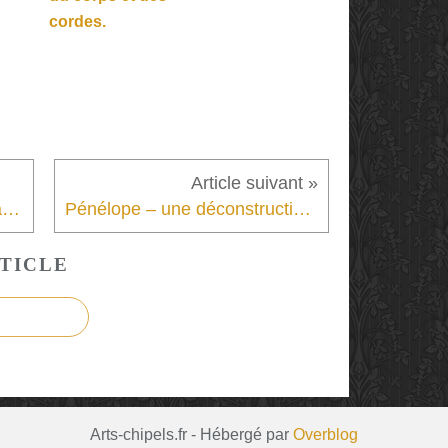
cordes.
This is how you will disappear – L’art du paradoxe comme mécanique dramaturgique et l’illusion scénique comme expérience temporelle..
Pénélope – une déconstruction réjouissante du mythe à un rythme effréné
TICLE
Arts-chipels.fr - Hébergé par
Overblog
******************************
Each line from the one that contains "This is how" through the last line of the listing above should be written out exactly, and no other line.

This is how you will disappear – L’art du paradoxe comme mécanique dramaturgique et l’illusion scénique comme expérience temporelle..
Pénélope – une déconstruction réjouissante du mythe à un rythme effréné
TICLE
Arts-chipels.fr - Hébergé par
Overblog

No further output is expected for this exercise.